Zusatzangebot wird ausgebaut

Es sei Teil einer modernen Bibliothek, dass zusätzlich zum regulären Betrieb Veranstaltungen und Lesungen durchgeführt würden, sagt Kantonsbibliothekarin Abun-Nasr. «Wir möchten das Angebot auch in den kommenden Jahren quantitativ und inhaltlich ausbauen.»

Seit dem vergangenen Jahr kann der Umgang mit digitalen Medien in der Bibliothek Katharinen erlernt werden. Im Medienlabor können Schüler mit neuen Medien arbeiten. Foto- und Videokameras, Tischstative, Aufnahmegeräte und iPads stehen zur Verfügung. Erweitert wird das Angebot durch Geräte und Arbeitsplätze für Videoschnitt und Fotobearbeitung. Diese stehen in erster Linie Lehrpersonen und Schulklassen zur Verfügung. Die Einführungsanlässe und das Medienlabor dürften gemäss Einschätzung der Bibliothek dazu beigetragen haben, dass vermehrt Medien aus der digitalen Bibliothek (Dibiost) ausgeliehen werden. 2017 betrug der Zuwachs 24,5 Prozent. Die Zahl der Ausleihen von digitalen Medien lag vor der Eröffnung der Bibliothek Hauptpost um 40 Prozent tiefer.

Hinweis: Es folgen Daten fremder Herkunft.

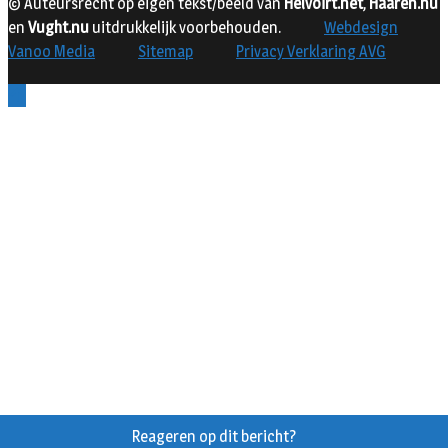
© Auteursrecht op eigen tekst/beeld van
Helvoirt.net
,
Haaren.nu
en
Vught.nu
uitdrukkelijk voorbehouden.
Webdesign
Vanoo Media
Sitemap
Privacy Verklaring AVG
Reageren op dit bericht?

Wie lange das Provisorium in der Hauptpost bestehen bleibt, ist noch offen. Die Kantonsbibliothek, die städtische Freihandbibliothek sowie die Frauenbibliothek Wyborada sollen zusammengeführt werden. Als Standorte im Gespräch sind die Hauptpost oder das Union-Gebäude am Schibenertor. Im März soll über den definitiven Standort informiert werden, sagt Katrin Meier, Leiterin des kantonalen Amtes für Kultur, auf Anfrage.